Pubic lice (crabs) are annoying, but harmless. You can get pubic lice through sexual contact, but they’re also spread through clothing and sleeping bags or if you lie very close to each other.
What are pubic lice?
A pubic louse (or ‘crab’) is 1.5 to 2.5 mm long, grey or light brown, and has 6 legs. Pubic lice attach themselves to the base of hairs, where they lay their eggs (nits). Nits are visible as small white dots on the hair.
Pubic lice cause itching in your pubic hair. This starts about 2 weeks after you’ve had sexual contact with someone who has pubic lice. The itching is caused by the lice. The lice are commonly found in the hair around your genitals and your anus. They can also live in armpit hair, chest hair or in the hair on your thighs or around your navel. Pubic lice can even live in your eyelashes and eyebrows.
Scratching does not help
The lice live on human blood. They leave red or brown droppings which you may see as red or brown spots in your underwear. You may get red and irritated skin. Scratching doesn’t help, and it may make it worse by causing an infection.

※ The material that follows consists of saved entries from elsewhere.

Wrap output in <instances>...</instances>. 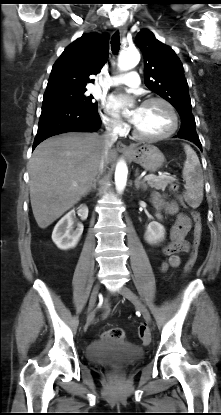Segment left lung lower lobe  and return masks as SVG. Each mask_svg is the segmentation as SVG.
<instances>
[{
  "instance_id": "left-lung-lower-lobe-1",
  "label": "left lung lower lobe",
  "mask_w": 221,
  "mask_h": 415,
  "mask_svg": "<svg viewBox=\"0 0 221 415\" xmlns=\"http://www.w3.org/2000/svg\"><path fill=\"white\" fill-rule=\"evenodd\" d=\"M175 137L191 141L194 144H196L202 150V146H201L199 137L196 133V128L193 125H183V126H181V129H180L178 135L175 136Z\"/></svg>"
}]
</instances>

Discuss the treatment of scabies with your doctor. Loxazol lotion or cream or Prioderm lotion are used to treat lice. Repeat the treatment after a week. After the second treatment, you can be sure that all eggs and lice are dead. Washing with soap and water or shampoo will not get rid of pubic lice.
Wash the clothes you were wearing before the treatment at a minimum of 60°C. Also wash your bedding, to kill the eggs. Air your mattress and pillow. Put anything you can’t wash in a sealed plastic bag for at least two to three days (48-72 hours).
To ensure that the lice won’t return, it’s important that anyone you had sex with is also treated. Even if they have no symptoms.